Conventions Near Recovery… By next year, convention attendance is projected to exceed 2019 levels. Convention attendance is projected to rebound to 90% of its pre-Covid levels this year per Center for Exhibition Industry Research. Most convention centers shut down in 2020, and re- opened in mid-2021. In Las Vegas, convention attendance is currently 88% of pre-COVID-19 levels. Las Vegas claims the top spot for conventions, followed by Orlando. Large U.S. cities issue muni bonds for build convention centers, an economic engine. This year, $739 million worth of muni bonds have been issued for convention centers, down from $2.1 billion last year and $4 billion in 2021. Recently, Dallas Convention Center offered muni bonds rated ‘A-’ at about 5.5% tax-free yield.

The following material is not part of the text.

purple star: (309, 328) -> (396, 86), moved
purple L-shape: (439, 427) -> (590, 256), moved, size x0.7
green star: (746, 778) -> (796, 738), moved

Bally’s Chicago Advances…Bally’s of Chicago, a new casino won a permanent casino owner’s license from the Illinois Gaming Board. This is a key regulatory approval necessary for Bally’s to own and operate the Chicago casino. At present, Bally’s is operating out of a temporary site. Plans to build a $1.7 billion casino and entertainment complex are underway. Casino taxes will help shore city police pensions and fund state infrastructure. The casino will help drive taxes from tourism and recreational activities, a highlight of the city’s recent budget plan.

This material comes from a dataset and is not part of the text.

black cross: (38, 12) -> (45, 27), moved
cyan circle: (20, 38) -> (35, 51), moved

U.S. State Revenue Declines…In 2023, U.S. State revenue has fallen about 13% in inflation- adjusted terms from a year ago. A cooling economy, tax cuts and weak stock market has contributed to the decline. State collections from personal income tax fell 24%, corporate income tax fell 18% and sales tax fell 1% from a year ago, per recent Urban Institute data. Robust revenue growth on the heels of the pandemic led to record high state reserves. U.S. state reserve balance as a percent of general fund expenditures is 35% compared to roughly 6% in 2012 per National Association of State Budget Officers. A few U.S. states offered tax relief in recent years. That trend is now reversing after the Fed raised policy rates to the highest in over two decades. To navigate a lower revenue environment, states are likely to restrain spending and hike taxes.
Compare 30-Year taxable U.S. Treasury yield 4.75% to 30-Year tax-exempt Municipal Bond yield “AAA” 4.28%; “AA” 4.60%; %; “A” 4.97%. For investors in the 35% tax bracket, a 4.5% tax-exempt yield is equivalent to a 6.92% taxable yield. Top-rated long-term tax-free bonds yield 90% of comparable taxable U.S. Treasuries.